Veramente l’edizione Pitteri assegna questa commedia al carnovale del 1758, ma leggesi nei Nolatorj inediti del Gradenigo, ai 4 gennaio 1757 (1756 M. V.): «Si diede permissione di valersi della maschera diurnamente, e nel Teatro di S. Luca si recitò una Commedia intitolata la Donna sola. Li personaggi sembravano adattati ad alcuni Nobili Giovani, et al fare di certe Dame, che affettano primaria vista». Lo stesso Goldoni poi nella prefazione al Raggiratore (t. III, 1757, dell’ed. Pitteri; vol.
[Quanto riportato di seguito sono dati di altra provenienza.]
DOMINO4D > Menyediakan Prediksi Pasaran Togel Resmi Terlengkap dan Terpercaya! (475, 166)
XIII della presente ed.) dice che la Donna sola cadde susseguendo alle recite felicissime della Ircana in Ispaan, tragicommedia scritta e rappresentata, come si sa, nell’autunno del 1756.
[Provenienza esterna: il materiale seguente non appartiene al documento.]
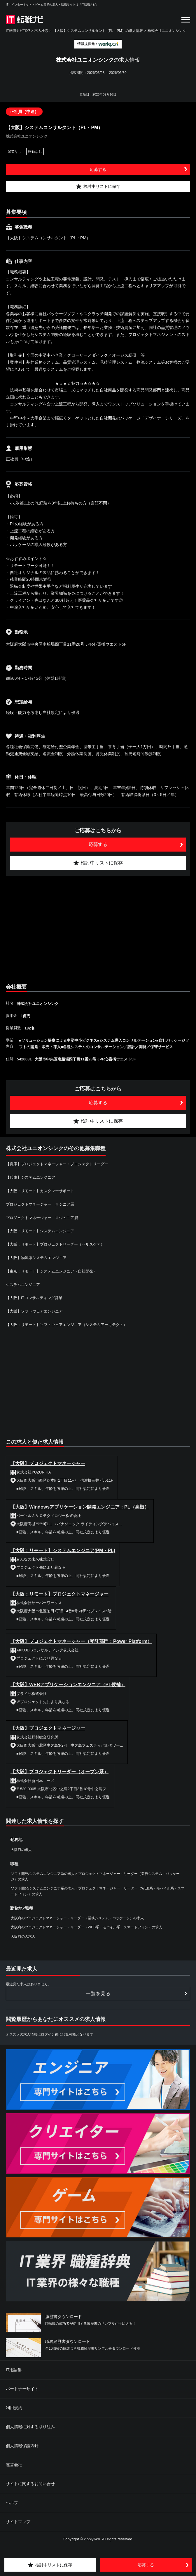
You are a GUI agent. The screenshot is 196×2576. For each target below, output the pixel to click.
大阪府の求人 (21, 1850)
Singolare è la presente commedia, perchè fra i personaggi uno soltanto è di sesso femminile, come il titolo mostra. Che fosse scritta per Clarice, ossia per Caterina Bresciani, si indovinerebbe, anche se i Mémoires (II, cap. XL) lo tacessero: il carattere della sdegnosa attrice fiorentina non era del tutto modesto (v. anche il romanzo di Ant. Piazza, Il Teatro, II, p. 21, ricordato dal Bartoli e dal Rasi) e vien fatto di dubitare che nella Introduzione dell’autunno 1755 (vol. XII, 326 e 329) il Goldoni si burlasse di lei urbanamente. Se pensiamo in fatti alla Donna stravagante, alla Vedova spiritosa, alla Bella selvaggia, alla Dalmatina, alla Donna forte e ad altri tipi di donne che il commediografo veneziano in questo periodo inventò a bella posta per obbedire all’indole della celebratissima Ircana, possiamo con facilità rappresentarci la figura artistica della bella attrice, per la quale l’antico autore del Belisario e della Rosimonda lasciavasi deviare lungi dalle immortali pitture delle classi borghesi e popolari della sua Venezia.

Non è vero che la Donna sola piacesse (Mem.es, l. c.), anzi «precipitò» (pref. del Raggiratore cit.): e ci pare che il brutto esito non faccia torto al buon gusto dei Veneziani. Che mai potevasi ammirare in quella serie monotona di scene punto drammatiche? L’autore vagheggiò forse un’altra Mirandolina, più elegante e più imperiosa, che trascinasse alla sua catena ben sei adoratori a un tempo, di tutti ricevendo la servitù, e a nessuno concedendosi: ma donna Berenice, la nuova Circe, è un’immagine debole e confusa di donna, e i suoi cavalieri non sembrano più che ombre ridicole. Eppure i modelli non dovevano mancare al Goldoni nella sua Venezia; e una maga indiavolata era certamente l’amica Cornelia Barbaro (vedova d’un Gritti), a cui proprio allora il commediografo dedicava la Pupilla, e scriveva: «Il tempo che mi resta, allor ch'io sono con voi, gentilissima Arisbe, non l’impiego senza profitto. Il mestiere ch' io faccio ha bisogno d’aiuti, e le persone di spirito, come Voi siete, mi provvedono alla giornata». E il Chiari proprio di lei cantava sospirando: «Di nessun ligia - Tutta di tutti». — Qua e la si ammira, è vero, qualche spunto grazioso, specialmente nel difficile atto quarto che segna il trionfo di Berenice, la quale parte tenendo per mano, l’uno a destra, l’altro a sinistra, i due più ostinati rivali, don Claudio e don Filiberto. Ma il dialogo di solito languisce, l’azione vien meno: subentra l’inverosimiglianza, e la noia domina.